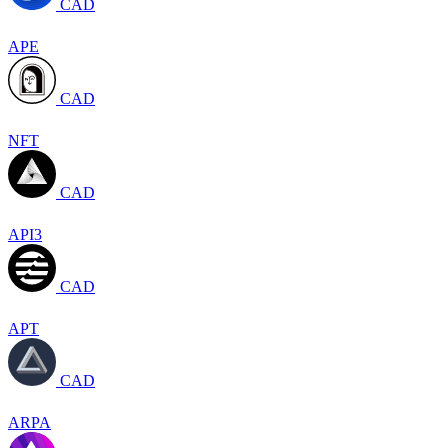
CAD
APE
CAD
NFT
CAD
API3
CAD
APT
CAD
ARPA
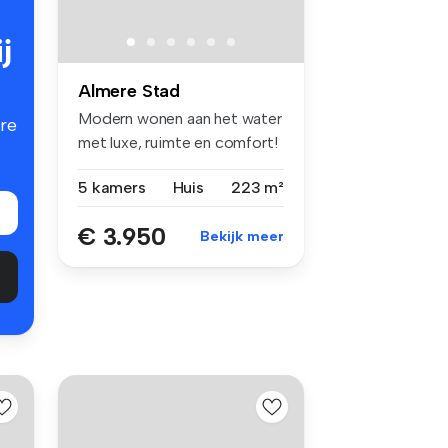
j
Almere Stad
Modern wonen aan het water
re
met luxe, ruimte en comfort!
...
5 kamers
Huis
223 m²
€ 3.950
Bekijk meer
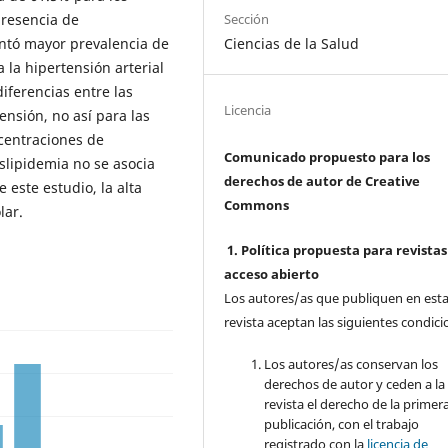
presencia de
Sección
entó mayor prevalencia de
Ciencias de la Salud
 la hipertensión arterial
diferencias entre las
Licencia
ensión, no así para las
centraciones de
Comunicado propuesto para los
slipidemia no se asocia
derechos de autor de Creative
este estudio, la alta
Commons
lar.
1. Política propuesta para revistas
acceso abierto
Los autores/as que publiquen en est
revista aceptan las siguientes condici
Los autores/as conservan los
derechos de autor y ceden a la
revista el derecho de la primer
publicación, con el trabajo
registrado con la
licencia de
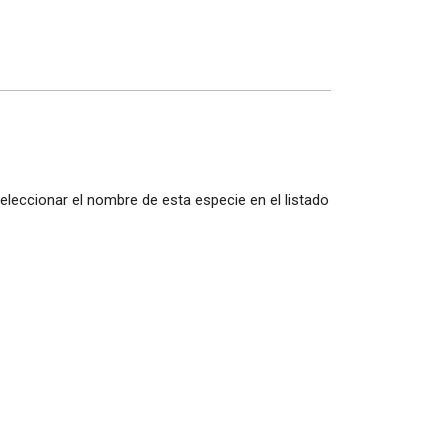
volumen.
seleccionar el nombre de esta especie en el listado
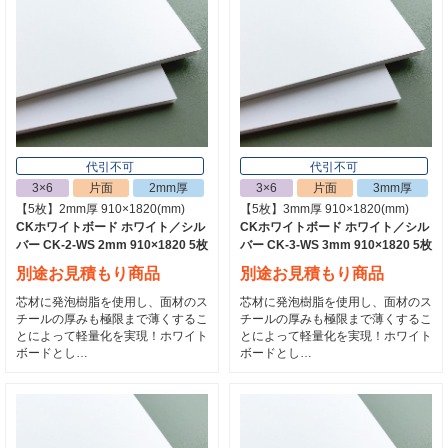
代引不可
代引不可
3×6
片面
2mm厚
3×6
片面
3mm厚
【5枚】2mm厚 910×1820(mm)
【5枚】3mm厚 910×1820(mm)
CKホワイトボード ホワイト／シル
CKホワイトボード ホワイト／シル
バー CK-2-WS 2mm 910×1820 5枚
バー CK-3-WS 3mm 910×1820 5枚
別途お見積もり商品
別途お見積もり商品
芯材に発泡樹脂を使用し、面材のス
芯材に発泡樹脂を使用し、面材のス
チールの厚みも極限まで薄くするこ
チールの厚みも極限まで薄くするこ
とによって軽量化を実現！ホワイト
とによって軽量化を実現！ホワイト
ボードとし…
ボードとし…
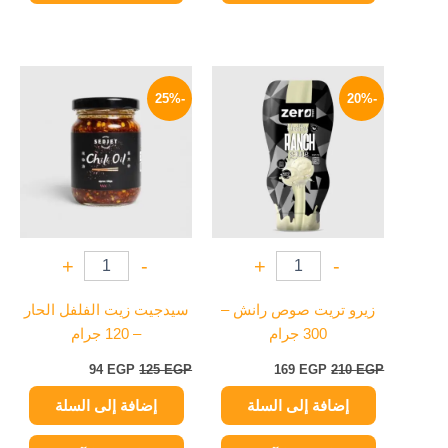
السعر
السعر
السعر
السعر
الأصلي
الحالي
الأصلي
الحالي
-25%
-20%
هو:
هو:
هو:
هو:
94 EGP.
125 EGP.
169 EGP.
210 EGP.
+
-
+
-
زيرو تريت صوص رانش –
سيدجيت زيت الفلفل الحار
300 جرام
– 120 جرام
94
EGP
125
EGP
169
EGP
210
EGP
إضافة إلى السلة
إضافة إلى السلة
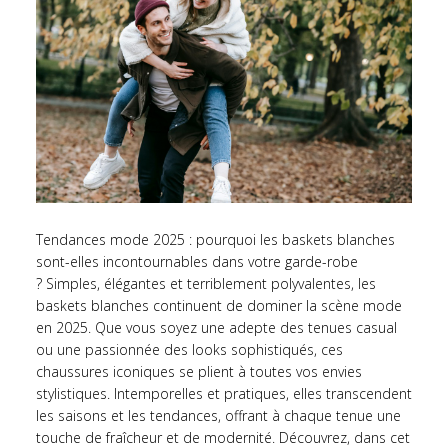
Tendances mode 2025 : pourquoi les baskets blanches
sont-elles incontournables dans votre garde-robe
?
Simples, élégantes et terriblement polyvalentes, les
baskets blanches continuent de dominer la scène mode
en 2025. Que vous soyez une adepte des tenues casual
ou une passionnée des looks sophistiqués, ces
chaussures iconiques se plient à toutes vos envies
stylistiques. Intemporelles et pratiques, elles transcendent
les saisons et les tendances, offrant à chaque tenue une
touche de fraîcheur et de modernité. Découvrez, dans cet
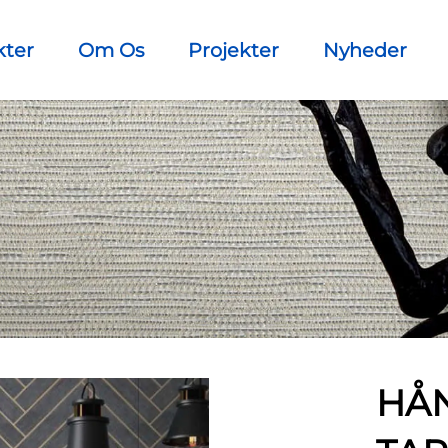
kter
Om Os
Projekter
Nyheder
HÅ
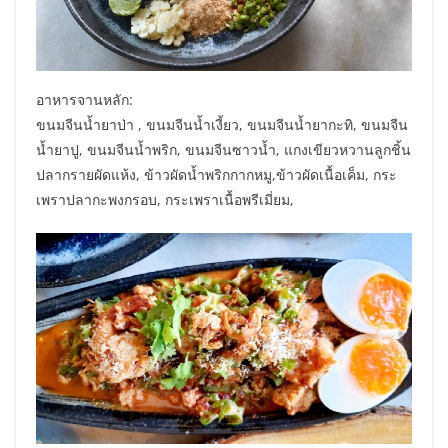
อาหารจานหลัก:
ขนมจีนน้ำยาป่า , ขนมจีนน้ำเงี้ยว, ขนมจีนน้ำยากะทิ, ขนมจีน
น้ำยาปู, ขนมจีนน้ำพริก, ขนมจีนซาวน้ำ, แกงเขียวหวานลูกชิ้น
ปลากรายผัดแห้ง, ข้าวผัดน้ำพริกกากหมู,ข้าวผัดเนื้อเค็ม, กระ
เพราปลากะพงกรอบ, กระเพราเนื้อพรีเมี่ยม,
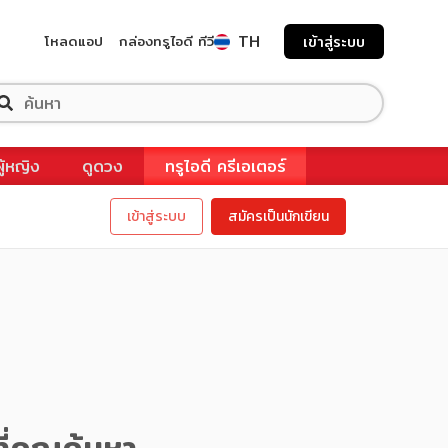
TH
โหลดแอป
กล่องทรูไอดี ทีวี
เข้าสู่ระบบ
ผู้หญิง
ดูดวง
ทรูไอดี ครีเอเตอร์
เข้าสู่ระบบ
สมัครเป็นนักเขียน
ี่คุณค้นหา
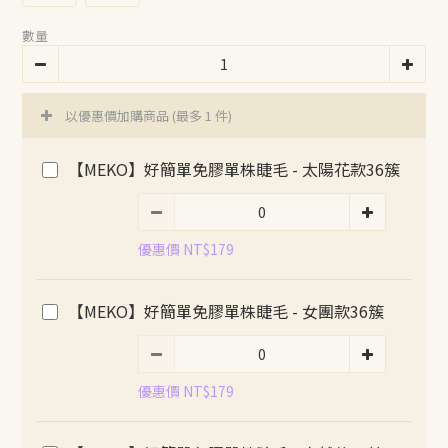
數量
以優惠價加購商品
(最多 1 件)
【MEKO】好簡單免膠單株睫毛 - 太陽花款36簇
優惠價 NT$179
【MEKO】好簡單免膠單株睫毛 - 女團款36簇
優惠價 NT$179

□ □ □ □ □

Task goal: Your task is to repeat the records exactly. Images do not belong in the copy.

Exercise answer:
CAD
APE
CAD
NFT
CAD
API3
CAD
APT
CAD
ARPA
j
Almere Stad
Modern wonen aan het water
re
met luxe, ruimte en comfort!
...
5 kamers
Huis
223 m²
€ 3.950
Bekijk meer
presencia de
Sección
entó mayor prevalencia de
Ciencias de la Salud
 la hipertensión arterial
diferencias entre las
Licencia
ensión, no así para las
centraciones de
Comunicado propuesto para los
slipidemia no se asocia
derechos de autor de Creative
este estudio, la alta
Commons
lar.
1. Política propuesta para revistas
acceso abierto
Los autores/as que publiquen en est
revista aceptan las siguientes condici
Los autores/as conservan los
derechos de autor y ceden a la
revista el derecho de la primer
publicación, con el trabajo
registrado con la
licencia de
volumen.
seleccionar el nombre de esta especie en el listado
代引不可
代引不可
3×6
片面
2mm厚
3×6
片面
3mm厚
【5枚】2mm厚 910×1820(mm)
【5枚】3mm厚 910×1820(mm)
CKホワイトボード ホワイト／シル
CKホワイトボード ホワイト／シル
バー CK-2-WS 2mm 910×1820 5枚
バー CK-3-WS 3mm 910×1820 5枚
別途お見積もり商品
別途お見積もり商品
芯材に発泡樹脂を使用し、面材のス
芯材に発泡樹脂を使用し、面材のス
チールの厚みも極限まで薄くするこ
チールの厚みも極限まで薄くするこ
とによって軽量化を実現！ホワイト
とによって軽量化を実現！ホワイト
ボードとし…
ボードとし…
السعر
السعر
السعر
السعر
الأصلي
الحالي
الأصلي
الحالي
-25%
-20%
هو:
هو:
هو:
هو:
94 EGP.
125 EGP.
169 EGP.
210 EGP.
+
-
+
-
زيرو تريت صوص رانش –
سيدجيت زيت الفلفل الحار
300 جرام
– 120 جرام
94
EGP
125
EGP
169
EGP
210
EGP
إضافة إلى السلة
إضافة إلى السلة
Tendances mode 2025 : pourquoi les baskets blanches
sont-elles incontournables dans votre garde-robe
?
Simples, élégantes et terriblement polyvalentes, les
baskets blanches continuent de dominer la scène mode
en 2025. Que vous soyez une adepte des tenues casual
ou une passionnée des looks sophistiqués, ces
chaussures iconiques se plient à toutes vos envies
stylistiques. Intemporelles et pratiques, elles transcendent
les saisons et les tendances, offrant à chaque tenue une
touche de fraîcheur et de modernité. Découvrez, dans cet
kter
Om Os
Projekter
Nyheder
HÅ
อาหารจานหลัก:
ขนมจีนน้ำยาป่า , ขนมจีนน้ำเงี้ยว, ขนมจีนน้ำยากะทิ, ขนมจีน
น้ำยาปู, ขนมจีนน้ำพริก, ขนมจีนซาวน้ำ, แกงเขียวหวานลูกชิ้น
ปลากรายผัดแห้ง, ข้าวผัดน้ำพริกกากหมู,ข้าวผัดเนื้อเค็ม, กระ
เพราปลากะพงกรอบ, กระเพราเนื้อพรีเมี่ยม,
TH
โหลดแอป
กล่องทรูไอดี ทีวี
เข้าสู่ระบบ
ผู้หญิง
ดูดวง
ทรูไอดี ครีเอเตอร์
เข้าสู่ระบบ
สมัครเป็นนักเขียน
ี่คุณค้นหา
數量
以優惠價加購商品
(最多 1 件)
【MEKO】好簡單免膠單株睫毛 - 太陽花款36簇
優惠價 NT$179
【MEKO】好簡單免膠單株睫毛 - 女團款36簇
優惠價 NT$179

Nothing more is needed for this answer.